There is nothing new about Zionist attacks on Palestinian intellectuals. Sometimes the attacks have been violent. In 1985, right-wing extremists set fire to the Columbia University office of the late Edward Said, the most prominent academic defender of the Palestinian cause. Right-wing terrorist groups like the Jewish Defense League are notorious for carrying out acts of violence and terrorism against leading defenders of Palestinian rights.

Justice for Palestine

The assault on Palestinian, Arab and Muslim intellectuals coincides with the increased integration of Palestine solidarity in the U.S. anti-war movement. On April 20, 2002, the ANSWER Coalition organized mass mobilizations in support of Palestine. Over 100,000 people marched in Washington, D.C.—the largest march in U.S. history raising justice for Palestine as a main demand.

Fighting through government and media propaganda, the anti-imperialist wing of the anti-war movement refused to marginalize the Palestinian struggle. As a result, many activists learned about the links between the war in Iraq and the occupation of Palestine. Other progressive organizations have increased their support for Palestine as well.

Growing solidarity with Palestine is a threat to U.S. hegemony in the Middle East.
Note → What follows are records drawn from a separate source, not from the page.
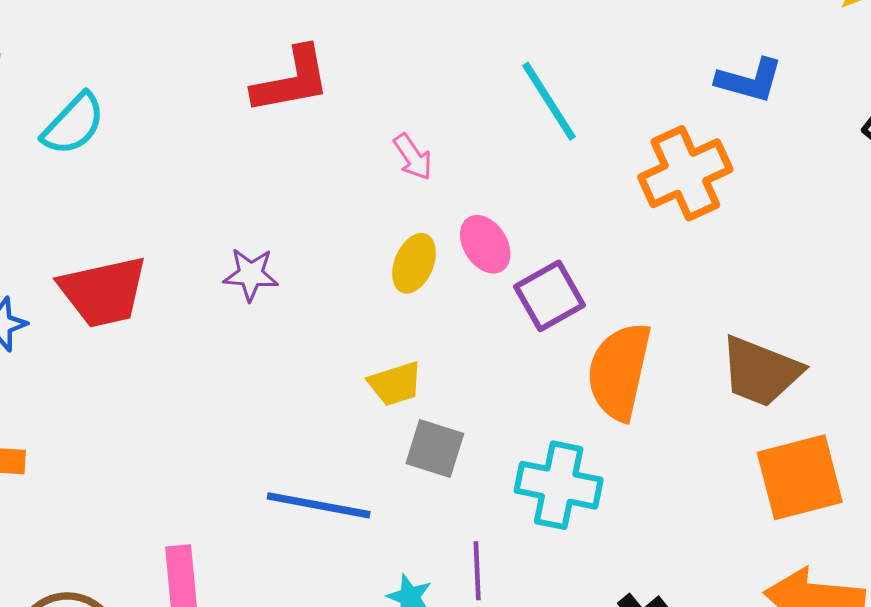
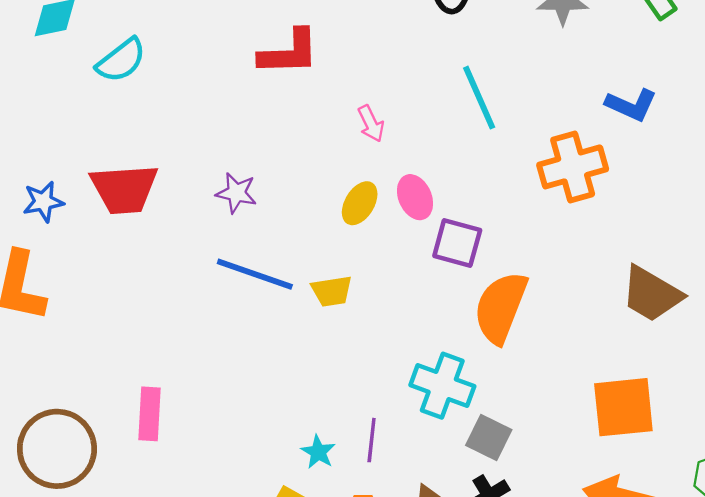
purple square: (550, 296) -> (457, 243), turned 36
brown trapezoid: (761, 371) -> (652, 294), moved
gray square: (435, 448) -> (489, 437), moved
blue line: (319, 505) -> (255, 274), moved

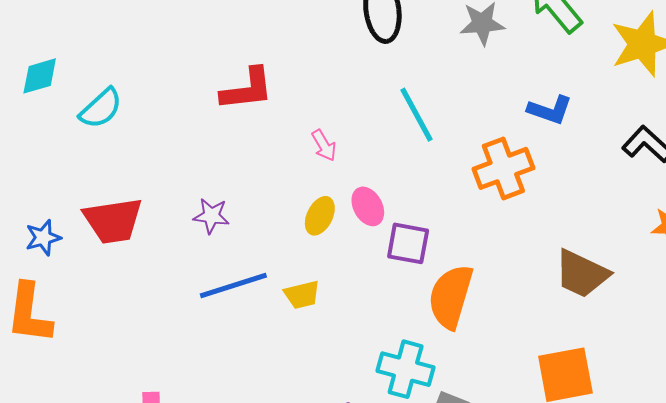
blue line: (255, 274) -> (233, 286), turned -32

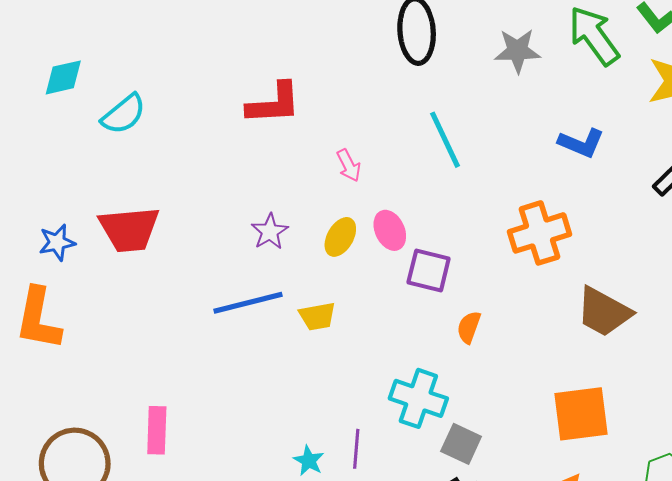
orange cross: (503, 168) -> (539, 233), moved
purple star: (211, 216) -> (270, 232), moved, turned 30
orange semicircle: (451, 297) -> (469, 327), size x0.5

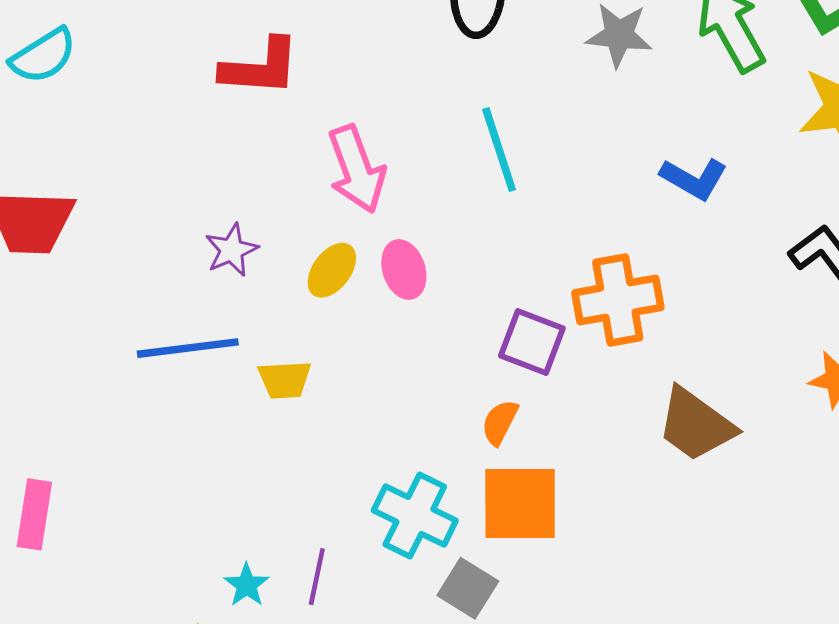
pink arrow: (349, 165) -> (357, 169), size x1.8
purple square: (429, 271) -> (532, 342), moved
orange square: (581, 414) -> (520, 503), moved

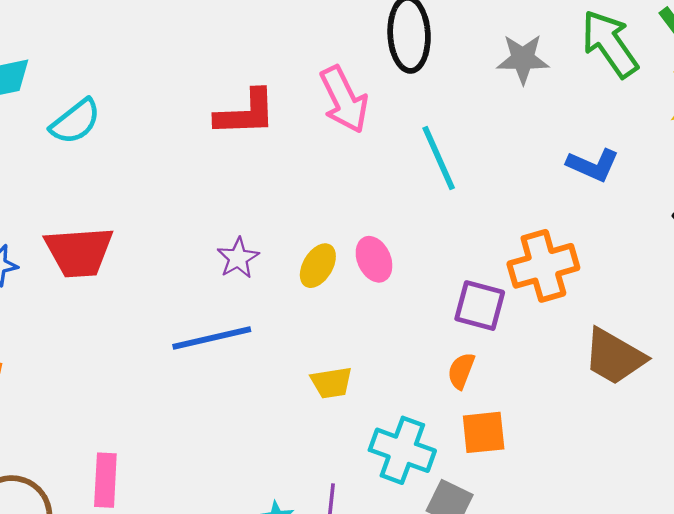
pink arrow: (357, 169) -> (344, 100), moved
yellow trapezoid: (285, 380) -> (331, 383), moved
orange square: (520, 503) -> (484, 432), size x0.7

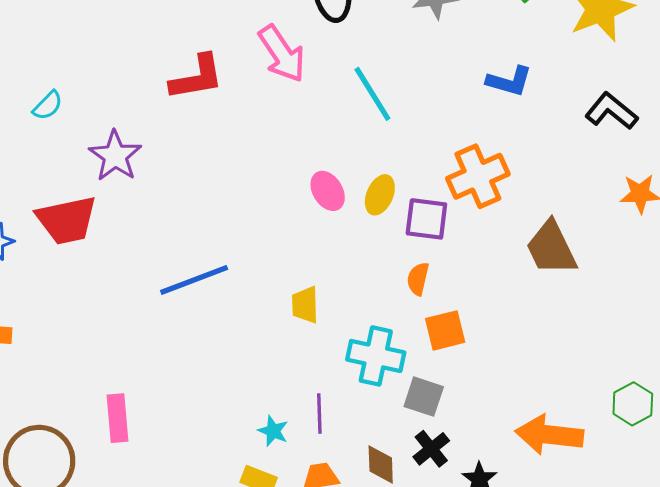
cyan semicircle: (75, 122) -> (48, 106), size x0.7
purple star: (238, 258) -> (115, 156), moved, size x1.4
yellow ellipse: (318, 266) -> (380, 195), moved
brown trapezoid: (614, 357) -> (551, 248), turned 42
yellow trapezoid: (331, 383) -> (305, 305), turned 105

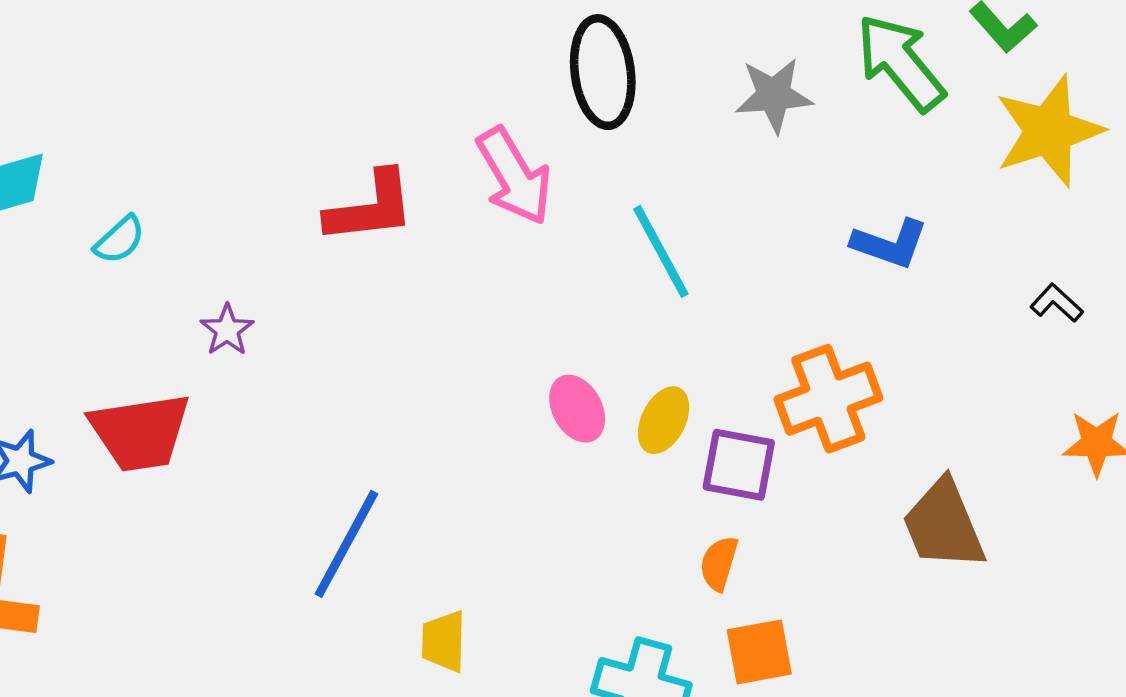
black L-shape: (611, 111) -> (1057, 303), size x0.6
purple star: (115, 156) -> (227, 330), size x0.6
blue line: (194, 280) -> (346, 544), turned -44
yellow trapezoid: (305, 305) -> (444, 641), moved

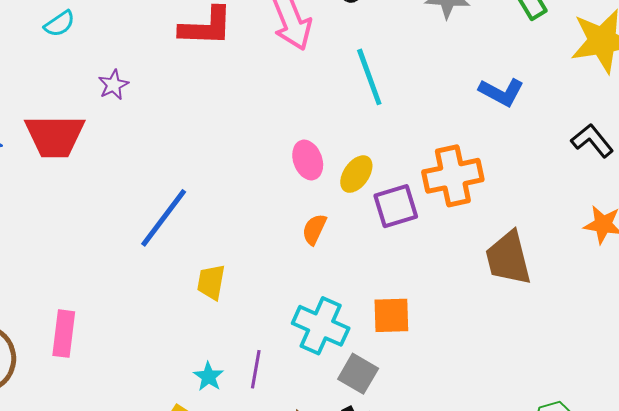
black L-shape: (1057, 303) -> (592, 141), size x1.4
purple square: (739, 465) -> (396, 206), turned -36
orange semicircle: (719, 563) -> (314, 229), moved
Maintaining Israel as a racist client state is a primary concern for the ruling class and its strategic interests in the Middle East. Increased knowledge about Palestine and support from the U.S. working class and progressives threatens this project. The heightened attacks on pro-Palestinian intellectuals are an effort to replace solidarity with fear.

But the right wing strategy is encountering resistance from various sectors of society. The American Association of University Professors has defended the targeted professors and exposed the right-wing’s bogus claims about protecting “academic freedom.” Students are organizing to counter the increasingly virulent witch-hunt at Columbia.

The NCA recently launched one of the most comprehensive challenges to the right-wing assault with “The Defense of Civil Rights in Academia Project.”

Its mission statement declares: “the problematic tenor of this [anti-Palestinian] campaign has reached such a high level of normalization in dominant discourses that it is now accepted in many forms of national and local media and is being incorporated into new legislation. The systematic and multi-faceted nature of these assaults requires the immediate institution of a proactive and nationally coordinated response.

“The goal is to challenge—through a variety of legal, grassroots, and institutional means—private campaigns and government programs that try to stigmatize, silence, or revoke the rights of Arab American students, faculty or community members.”